A lot of your actors have spoken about how precise you are with your direction and how having the longer rehearsal process aids that, but there’s also mention that your direction can be emotion-driven, so how do you marry those two styles into your own trademark style?

I try to not really show that preciseness and strictness that I have about what I want from the actors, I try to hide it, and that is usually overshadowed by my emotional relations to humans. I try to have, as much as I can but it doesn’t happen with everyone, but as much as I can, I try to have an emotional bond with my actors. So once that bond is created, then a lot of things can be understood and carried without having to be communicated in words.

You previously directed your own daughter in “A Separation,” did your existing emotional bond help in that process?

It was a very complex situation, because both of us were trying to overcome the relationship that we had with each other. For instance, when we went to shot, she started calling me “Mr. Farhadi,” and I was very strict on her and harsh with her, because I didn’t want her to think that, only because she’s my daughter, I am going to be kind. Because of being my daughter, she felt more responsible, and she was trying to put more effort into that. But I am very happy about this experience because, for the first time, we came out of our roles as daughter and father and we got to know each other better, from different angles, as two other people.

You’ve had good luck in general with your younger actors. Is your process any different with the children in your films than it is with your adult actors?

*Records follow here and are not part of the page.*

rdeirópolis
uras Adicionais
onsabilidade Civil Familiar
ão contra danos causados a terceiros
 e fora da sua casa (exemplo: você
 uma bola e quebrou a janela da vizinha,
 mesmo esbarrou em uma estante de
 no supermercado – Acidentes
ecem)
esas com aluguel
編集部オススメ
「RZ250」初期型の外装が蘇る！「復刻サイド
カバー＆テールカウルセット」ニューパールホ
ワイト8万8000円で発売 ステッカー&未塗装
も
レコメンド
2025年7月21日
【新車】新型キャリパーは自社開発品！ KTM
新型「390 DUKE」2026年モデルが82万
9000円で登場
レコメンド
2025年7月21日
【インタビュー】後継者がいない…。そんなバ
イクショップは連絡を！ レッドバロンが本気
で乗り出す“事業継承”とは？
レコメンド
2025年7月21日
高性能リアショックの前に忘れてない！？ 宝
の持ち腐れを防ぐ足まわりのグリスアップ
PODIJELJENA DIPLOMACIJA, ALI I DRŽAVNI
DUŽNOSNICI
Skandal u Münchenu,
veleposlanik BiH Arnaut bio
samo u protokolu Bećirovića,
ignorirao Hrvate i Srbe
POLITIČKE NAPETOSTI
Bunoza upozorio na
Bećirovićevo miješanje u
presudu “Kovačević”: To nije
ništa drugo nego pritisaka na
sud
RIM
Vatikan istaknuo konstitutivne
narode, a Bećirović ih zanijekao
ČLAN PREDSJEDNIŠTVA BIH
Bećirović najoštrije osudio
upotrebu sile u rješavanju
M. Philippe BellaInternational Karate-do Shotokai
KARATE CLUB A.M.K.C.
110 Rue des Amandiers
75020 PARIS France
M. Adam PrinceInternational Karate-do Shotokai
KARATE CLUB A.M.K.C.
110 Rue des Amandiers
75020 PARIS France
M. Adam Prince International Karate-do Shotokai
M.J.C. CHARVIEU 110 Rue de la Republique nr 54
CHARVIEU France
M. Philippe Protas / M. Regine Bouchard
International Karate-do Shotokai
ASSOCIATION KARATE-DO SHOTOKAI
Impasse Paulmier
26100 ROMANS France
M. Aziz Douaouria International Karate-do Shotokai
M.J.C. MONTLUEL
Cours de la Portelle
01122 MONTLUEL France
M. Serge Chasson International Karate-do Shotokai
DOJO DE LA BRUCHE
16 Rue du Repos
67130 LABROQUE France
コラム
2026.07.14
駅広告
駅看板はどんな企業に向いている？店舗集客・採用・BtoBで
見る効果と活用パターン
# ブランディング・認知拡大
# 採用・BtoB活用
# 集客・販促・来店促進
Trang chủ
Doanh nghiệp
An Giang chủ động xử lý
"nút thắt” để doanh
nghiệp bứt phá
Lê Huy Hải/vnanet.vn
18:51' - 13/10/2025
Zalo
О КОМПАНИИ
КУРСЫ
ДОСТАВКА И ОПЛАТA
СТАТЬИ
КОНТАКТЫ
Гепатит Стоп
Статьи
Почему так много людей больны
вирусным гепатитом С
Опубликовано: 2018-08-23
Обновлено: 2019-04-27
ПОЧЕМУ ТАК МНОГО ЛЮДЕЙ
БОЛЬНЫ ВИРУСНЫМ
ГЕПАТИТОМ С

I also rehearse a lot with the children, but there is a quality in children that you cannot tell them what you want. Children play a lot, and they imagine a lot, but they don’t take the games of the adults seriously. Therefore, it’s very wrong to tell a child “imagine your mother being in a coma, you have to be upset about it,” because he is going to laugh at you. But you have to put them in certain situations that creates in them certain reflections and those reflections become his acting. So the scene in the subway when you see Tahar [as Samir] and Elyes [as Fouad], beforehand I rehearsed with them a very close and intimate relationship, that they were very happy with each other and they were constantly playing with each other. When we went to shoot that day, I asked Tahar to not be close to Elyes, not answer him, not respond to him, and act like he’s upset with him. So Elyes, like every other day, was trying to play with Tahar, and he was trying to talk to him and play with him, and Tahar didn’t respond and acted like he’s not talking to him. So, after awhile, Elyes felt very strange and he was kind of offended. And then we started shooting that scene, and in his acting, he really felt ambiguous and he had mixed feelings about Tahar. He loved him but, at the same time, he didn’t like him at that moment.

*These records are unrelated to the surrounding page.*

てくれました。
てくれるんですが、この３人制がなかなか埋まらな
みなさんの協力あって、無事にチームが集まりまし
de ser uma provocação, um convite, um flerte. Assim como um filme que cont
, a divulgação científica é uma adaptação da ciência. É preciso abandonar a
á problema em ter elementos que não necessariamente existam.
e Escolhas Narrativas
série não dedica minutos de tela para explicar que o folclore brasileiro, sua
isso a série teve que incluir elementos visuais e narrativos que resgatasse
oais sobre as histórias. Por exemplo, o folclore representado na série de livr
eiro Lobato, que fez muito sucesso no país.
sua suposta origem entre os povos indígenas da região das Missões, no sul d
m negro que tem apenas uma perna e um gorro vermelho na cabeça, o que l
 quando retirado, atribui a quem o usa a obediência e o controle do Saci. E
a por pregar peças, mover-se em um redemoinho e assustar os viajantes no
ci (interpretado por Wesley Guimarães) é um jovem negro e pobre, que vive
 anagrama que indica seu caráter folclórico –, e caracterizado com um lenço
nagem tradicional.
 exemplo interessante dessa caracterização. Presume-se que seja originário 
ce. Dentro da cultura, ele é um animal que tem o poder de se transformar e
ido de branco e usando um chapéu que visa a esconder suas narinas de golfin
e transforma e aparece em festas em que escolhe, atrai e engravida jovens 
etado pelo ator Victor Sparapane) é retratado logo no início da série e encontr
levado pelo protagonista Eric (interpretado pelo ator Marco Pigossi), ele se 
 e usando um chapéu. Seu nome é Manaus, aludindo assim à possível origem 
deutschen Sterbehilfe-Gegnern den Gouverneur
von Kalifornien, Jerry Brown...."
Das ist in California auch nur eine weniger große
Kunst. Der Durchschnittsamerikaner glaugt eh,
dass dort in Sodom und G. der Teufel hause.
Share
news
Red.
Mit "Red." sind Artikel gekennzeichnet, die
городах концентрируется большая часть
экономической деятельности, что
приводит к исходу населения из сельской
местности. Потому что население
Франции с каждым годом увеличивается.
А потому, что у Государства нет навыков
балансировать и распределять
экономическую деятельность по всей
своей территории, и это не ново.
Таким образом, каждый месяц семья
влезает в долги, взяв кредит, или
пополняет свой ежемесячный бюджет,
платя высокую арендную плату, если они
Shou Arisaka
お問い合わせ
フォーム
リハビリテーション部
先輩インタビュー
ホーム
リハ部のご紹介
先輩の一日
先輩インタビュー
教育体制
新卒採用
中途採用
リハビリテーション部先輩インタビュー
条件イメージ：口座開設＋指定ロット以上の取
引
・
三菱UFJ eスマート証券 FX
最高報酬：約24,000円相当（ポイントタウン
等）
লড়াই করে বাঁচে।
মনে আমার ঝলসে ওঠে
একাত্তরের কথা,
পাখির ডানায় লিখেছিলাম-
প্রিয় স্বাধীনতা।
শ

You’ve had great success with your films at film festivals – do you enjoy that experience?

It’s starting to get tiring for me. I’ve been traveling too much and I’d like to stay steady somewhere [Laughs].

Do you have a favorite film festival?

There have been some festivals that I’ve really enjoyed because I have good friends there - Telluride is one of them. I think it’s one of the best festivals in the world.

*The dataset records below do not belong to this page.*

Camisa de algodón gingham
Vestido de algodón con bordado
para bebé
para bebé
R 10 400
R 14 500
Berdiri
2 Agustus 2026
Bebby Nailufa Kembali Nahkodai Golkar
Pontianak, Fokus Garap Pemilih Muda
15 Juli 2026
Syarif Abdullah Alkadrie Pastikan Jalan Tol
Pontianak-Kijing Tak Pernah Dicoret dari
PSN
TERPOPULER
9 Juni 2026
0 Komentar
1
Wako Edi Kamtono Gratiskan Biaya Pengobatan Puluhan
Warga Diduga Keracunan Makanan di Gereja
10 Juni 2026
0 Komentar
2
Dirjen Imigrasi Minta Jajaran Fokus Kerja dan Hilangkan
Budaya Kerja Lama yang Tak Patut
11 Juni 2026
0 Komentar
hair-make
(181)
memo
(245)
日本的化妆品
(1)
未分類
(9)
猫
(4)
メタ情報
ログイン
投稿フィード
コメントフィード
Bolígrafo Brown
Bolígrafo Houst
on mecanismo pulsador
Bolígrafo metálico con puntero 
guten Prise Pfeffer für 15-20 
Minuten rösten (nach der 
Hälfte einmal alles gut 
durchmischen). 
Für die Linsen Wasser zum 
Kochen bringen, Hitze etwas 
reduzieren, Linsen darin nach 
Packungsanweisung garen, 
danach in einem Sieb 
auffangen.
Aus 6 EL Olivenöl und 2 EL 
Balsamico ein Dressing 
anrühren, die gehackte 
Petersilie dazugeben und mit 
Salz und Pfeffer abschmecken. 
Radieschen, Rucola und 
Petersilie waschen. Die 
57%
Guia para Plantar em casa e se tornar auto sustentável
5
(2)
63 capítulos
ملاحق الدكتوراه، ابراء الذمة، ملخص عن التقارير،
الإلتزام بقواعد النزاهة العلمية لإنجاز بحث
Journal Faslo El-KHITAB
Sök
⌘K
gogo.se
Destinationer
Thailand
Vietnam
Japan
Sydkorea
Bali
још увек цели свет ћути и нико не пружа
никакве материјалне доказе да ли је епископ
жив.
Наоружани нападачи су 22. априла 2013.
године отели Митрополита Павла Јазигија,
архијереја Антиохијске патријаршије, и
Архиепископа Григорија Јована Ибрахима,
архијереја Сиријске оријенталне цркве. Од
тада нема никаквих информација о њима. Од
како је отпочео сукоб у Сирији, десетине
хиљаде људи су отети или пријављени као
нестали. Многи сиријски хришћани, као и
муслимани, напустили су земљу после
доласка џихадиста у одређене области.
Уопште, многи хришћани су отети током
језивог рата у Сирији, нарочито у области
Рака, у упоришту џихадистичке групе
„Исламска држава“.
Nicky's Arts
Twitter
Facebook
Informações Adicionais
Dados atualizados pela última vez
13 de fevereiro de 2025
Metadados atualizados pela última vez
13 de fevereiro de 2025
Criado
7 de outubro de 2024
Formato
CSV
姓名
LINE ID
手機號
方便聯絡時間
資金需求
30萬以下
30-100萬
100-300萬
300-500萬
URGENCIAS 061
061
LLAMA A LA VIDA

Do you feel that the Oscar buzz and the eventual win for “A Separation” changed your career or your outlook on your career?

What it changed for me was it expanded my audience throughout the world, to a great degree. From now on, the opportunities and the hopes that I can have for making films have become more and more. Of course, in the past, I also made films more easily, but right now I have more means to make films. It hasn’t changed anything in my personal life.

Do you feel better prepared for this year, with “The Past” being the Best Foreign Language Film entry for Iran?

Not really, because I can’t predict what’s going to happen to the film, I can’t really feel anything about it, it’s like two years ago at this time. Because two years ago, we couldn’t predict anything either.

"The Past" opens in limited release on December 20th, 2013.